Für Meinungsführer aller Sparten ist es deswegen unerlässlich, in diesem Stellungskrieg gegen das Heer der Herausforderungen Abwehrstärke zu beweisen und darüber hinaus in die Offensive zu gehen, am besten mit »kreativen Antworten«.
Es ist schließlich erwünscht, dass die Herausforderung ihren Adressaten aus »verkrusteten Strukturen« herausbefördert und ihn dazu bringt, gewohnte Pfade zu verlassen. Im besten Falle springt für die Manager des Unerwarteten ein postheroisches Heldentum heraus.
So ist es kein Wunder, dass die »Herausforderung« in den notorischen Lebensratgebern, Selbstmanagement-Leitfäden und Glückswegweisern einschlägig ist: Nur wer »persönliche« und »neue« Herausforderungen sucht und findet, lebt ein sinnvolles, aufregendes und erfolgreiches Leben. Überaus elastisch fügt sich der Begriff in die Anrufungen einer Risikoökonomie ein, die den Einzelnen ohne Unterlass aktiviert und aus den Routinen reißt. »Hey du da, kämpfe mit mir!«, sagt die Herausforderung zum herausgeforderten Subjekt. Das gewährt denjenigen, die sich als Herausforderungssucher und -annehmer gerieren, einigen symbolischen Profit, alle anderen dürfen nämlich als Drückeberger und Weicheier denunziert werden.

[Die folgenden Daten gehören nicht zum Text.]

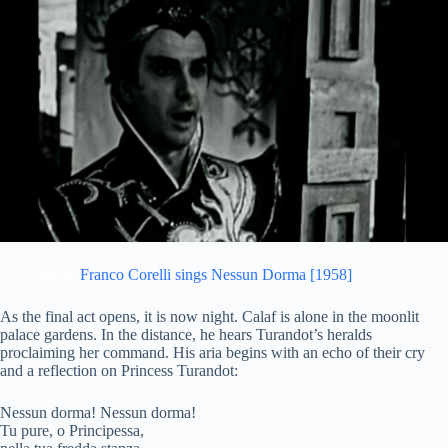
Related:
Franco Corelli sings Nessun Dorma [1958]
As the final act opens, it is now night. Calaf is alone in the moonlit
palace gardens. In the distance, he hears Turandot’s heralds
proclaiming her command. His aria begins with an echo of their cry
and a reflection on Princess Turandot:
Nessun dorma! Nessun dorma!
Tu pure, o Principessa,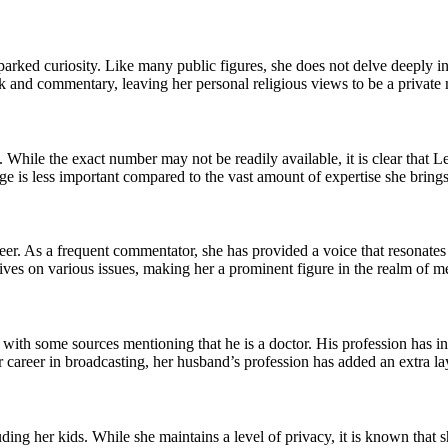
sparked curiosity. Like many public figures, she does not delve deeply int
k and commentary, leaving her personal religious views to be a private 
 While the exact number may not be readily available, it is clear that L
ge is less important compared to the vast amount of expertise she brings
reer. As a frequent commentator, she has provided a voice that resonat
ives on various issues, making her a prominent figure in the realm of me
 with some sources mentioning that he is a doctor. His profession has in
r career in broadcasting, her husband’s profession has added an extra laye
uding her kids. While she maintains a level of privacy, it is known that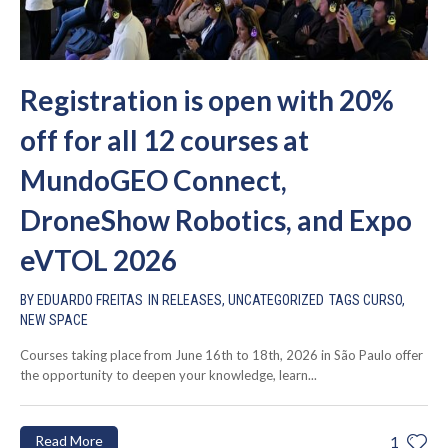
Registration is open with 20%
off for all 12 courses at
MundoGEO Connect,
DroneShow Robotics, and Expo
eVTOL 2026
BY
EDUARDO FREITAS
IN
RELEASES
,
UNCATEGORIZED
TAGS
CURSO
,
NEW SPACE
Courses taking place from June 16th to 18th, 2026 in São Paulo offer
the opportunity to deepen your knowledge, learn...
Read More
1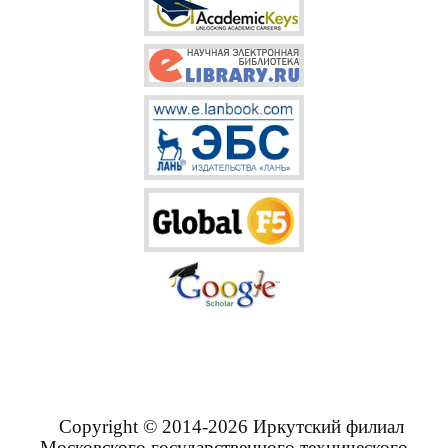
Copyright © 2014-2026 Иркутский филиал
Московского государственного технического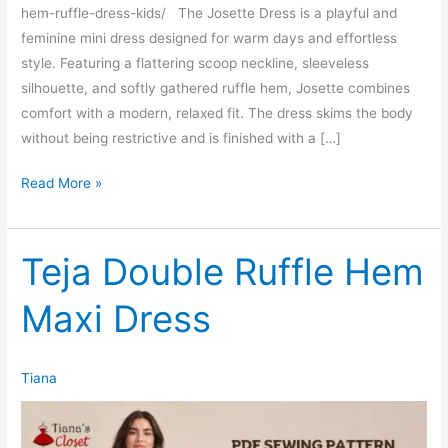
hem-ruffle-dress-kids/ The Josette Dress is a playful and
feminine mini dress designed for warm days and effortless
style. Featuring a flattering scoop neckline, sleeveless
silhouette, and softly gathered ruffle hem, Josette combines
comfort with a modern, relaxed fit. The dress skims the body
without being restrictive and is finished with a […]
Josette
Read More »
Curved
Hem
Ruffle
Teja Double Ruffle Hem
Dress
Maxi Dress
(Women’s)
Tiana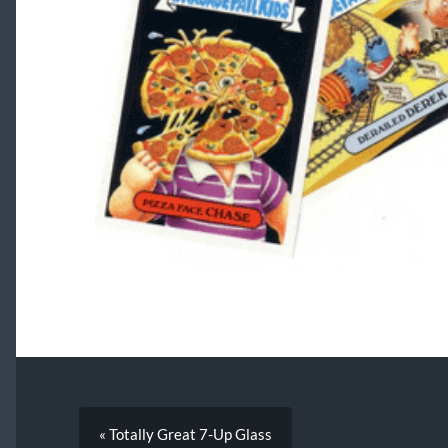
« Totally Great 7-Up Glass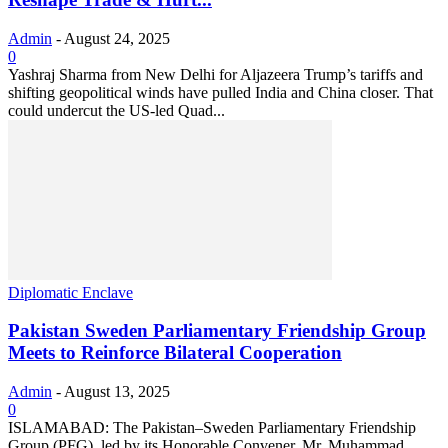
Admin
-
August 24, 2025
0
Yashraj Sharma from New Delhi for Aljazeera Trump’s tariffs and
shifting geopolitical winds have pulled India and China closer. That
could undercut the US-led Quad...
Diplomatic Enclave
Pakistan Sweden Parliamentary Friendship Group
Meets to Reinforce Bilateral Cooperation
Admin
-
August 13, 2025
0
ISLAMABAD: The Pakistan–Sweden Parliamentary Friendship
Group (PFG), led by its Honorable Convener, Mr. Muhammad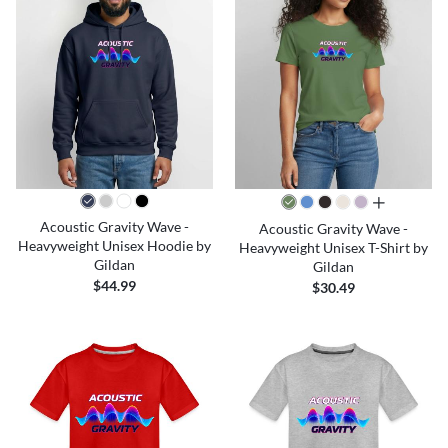
all colors
Acoustic Gravity Wave -
Acoustic Gravity Wave -
Heavyweight Unisex Hoodie by
Heavyweight Unisex T-Shirt by
Gildan
Gildan
$44.99
$30.49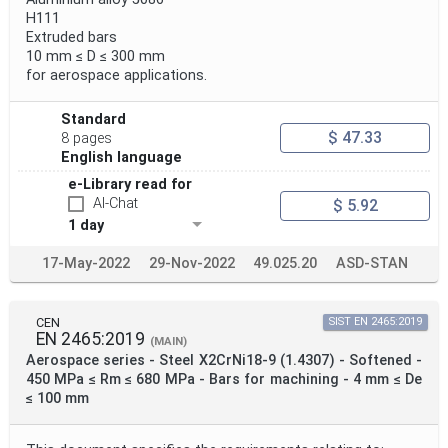
H111
Extruded bars
10 mm ≤ D ≤ 300 mm
for aerospace applications.
Standard
$ 47.33
8 pages
English language
e-Library read for
AI-Chat
$ 5.92
1 day
17-May-2022
29-Nov-2022
49.025.20
ASD-STAN
CEN
SIST EN 2465:2019
EN 2465:2019
(MAIN)
Aerospace series - Steel X2CrNi18-9 (1.4307) - Softened -
450 MPa ≤ Rm ≤ 680 MPa - Bars for machining - 4 mm ≤ De
≤ 100 mm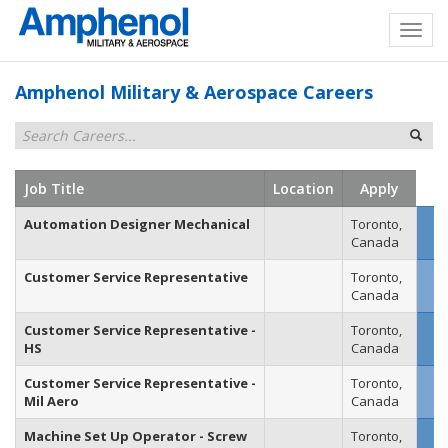
Amphenol Military & Aerospace Careers
Job Title
Location
Apply
Automation Designer Mechanical
Toronto,
Canada
Customer Service Representative
Toronto,
Canada
Customer Service Representative -
Toronto,
HS
Canada
Customer Service Representative -
Toronto,
Mil Aero
Canada
Machine Set Up Operator - Screw
Toronto,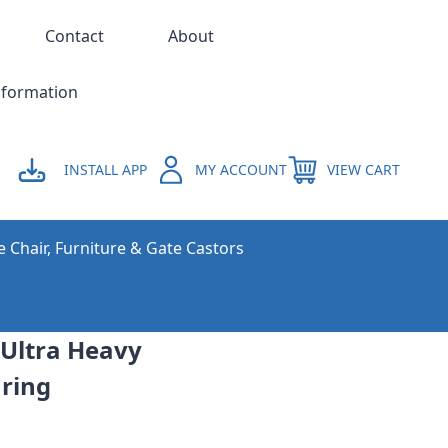
Contact
About
nformation
INSTALL APP
MY ACCOUNT
VIEW CART
e Chair, Furniture & Gate Castors
 Ultra Heavy
ring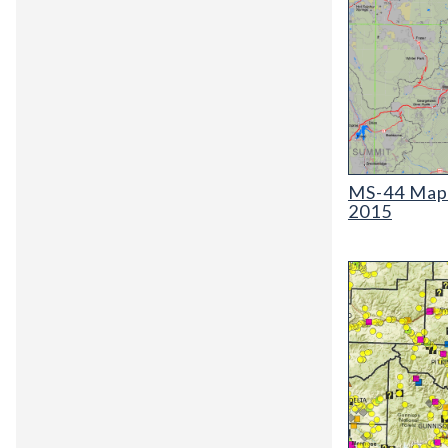
MS-44 Map of O
MS-44 Map o
2015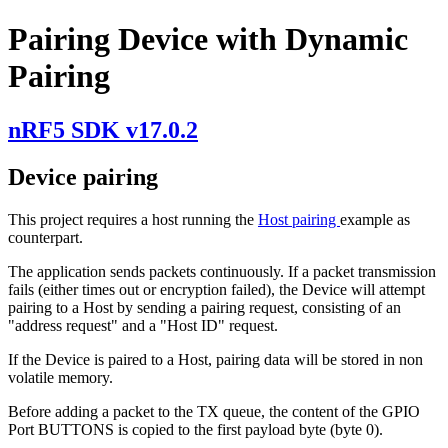
Pairing Device with Dynamic
Pairing
nRF5 SDK v17.0.2
Device pairing
This project requires a host running the
Host pairing
example as
counterpart.
The application sends packets continuously. If a packet transmission
fails (either times out or encryption failed), the Device will attempt
pairing to a Host by sending a pairing request, consisting of an
"address request" and a "Host ID" request.
If the Device is paired to a Host, pairing data will be stored in non
volatile memory.
Before adding a packet to the TX queue, the content of the GPIO
Port BUTTONS is copied to the first payload byte (byte 0).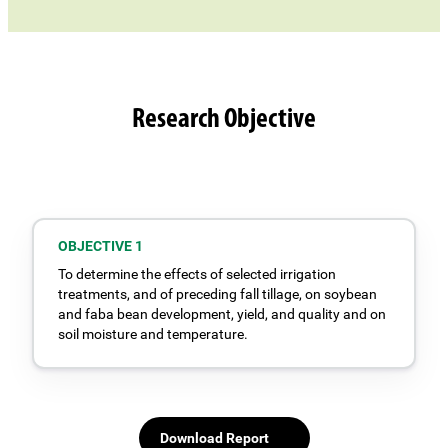
Research Objective
OBJECTIVE 1
To determine the effects of selected irrigation
treatments, and of preceding fall tillage, on soybean
and faba bean development, yield, and quality and on
soil moisture and temperature.
Download Report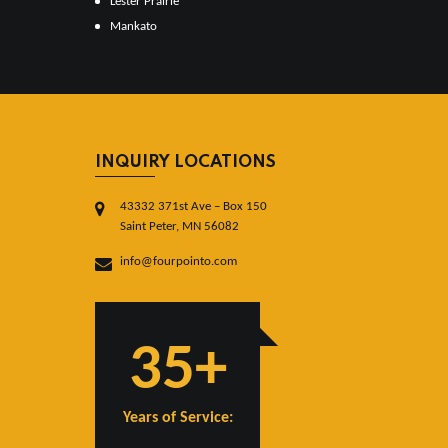
Lester Prairie
Mankato
INQUIRY LOCATIONS
43332 371st Ave – Box 150
Saint Peter, MN 56082
info@fourpointo.com
35+
Years of Service: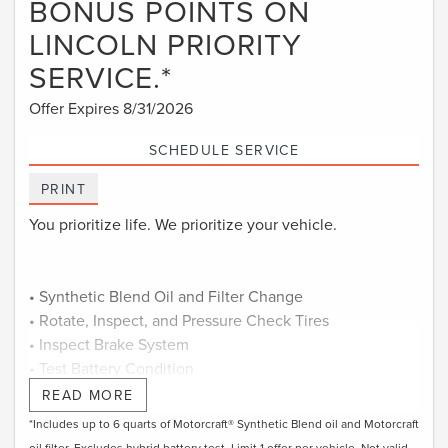
BONUS POINTS ON
LINCOLN PRIORITY
SERVICE.*
Offer Expires 8/31/2026
SCHEDULE SERVICE
PRINT
You prioritize life. We prioritize your vehicle.
• Synthetic Blend Oil and Filter Change
• Rotate, Inspect, and Pressure Check Tires
• Inspect Brake System
• Test Battery Condition
• Check Filters as Required
READ MORE
• Visually Inspect Belts and Hoses
*Includes up to 6 quarts of Motorcraft® Synthetic Blend oil and Motorcraft
• Inspect and Adjust Fluid Levels
oil filter. Excludes hybrid battery test. Limit 1 offer per vehicle. Not valid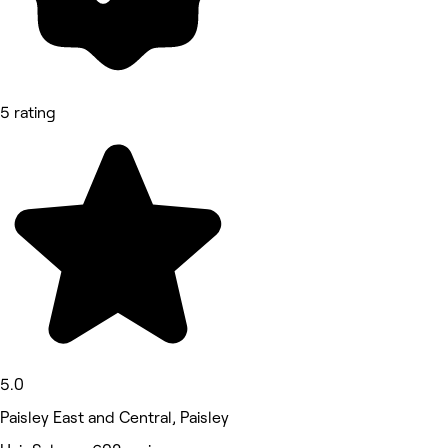
5 rating
5.0
Paisley East and Central, Paisley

Während man den »persönlichen Herausforderungen« mit einem selbstgenügsamen »I prefer not to« aus dem Weg gehen könnte, sind die angeblichen kollektiven »Herausforderungen« – also die, die uns alle als Zeitgenossen angehen – weniger leicht abzuschütteln. Die entscheidende ideologische Operation des Begriffs liegt hier darin, dass er komplexe gesellschaftliche Verhältnisse entmischt und überschaubar macht. Wo Komplexität ist, soll Zweikampf sein: Hier sind »wir« (wahlweise der Westen, die Politik,die Literaturwissenschaft usw.), dort ist die Herausforderung (der Orient, die Globalisierung, die Medien usw.). Dass Herausforderung und Herausgefordertes immer schon ineinander verschlungen sind, dass das eine immer schon im anderen stattfindet, wird so unterschlagen. Solche Tropen der Herausforderung verleugnen, dass es kein westliches Selbstbild ohne Orient, kein politisches Handeln jenseits der Globalisierung, keine Literaturwissenschaft vor den Medien gibt usw. So dynamisch und allseits bereit sich die Standby-Rede von den »Herausforderungen« gibt – in Wirklichkeit ist sie ein Manöver des konservativen Wertediskurses: Immer dann, wenn es unübersichtlich wird, macht sie uns glauben, es gäbe etwas Vorgängiges zu bewahren. Sie hält die Irritationen vom Hals. Das Versprechen jeder »Herausforderung« ist letztlich nicht das unbekannte Neue, sondern das intakte Alte, das die Herausforderung besteht und übersteht. Aus der Reserve gelockt werden sollen funktionierende Subjekte und Verhältnisse, damit sie besser funktionieren denn je zuvor.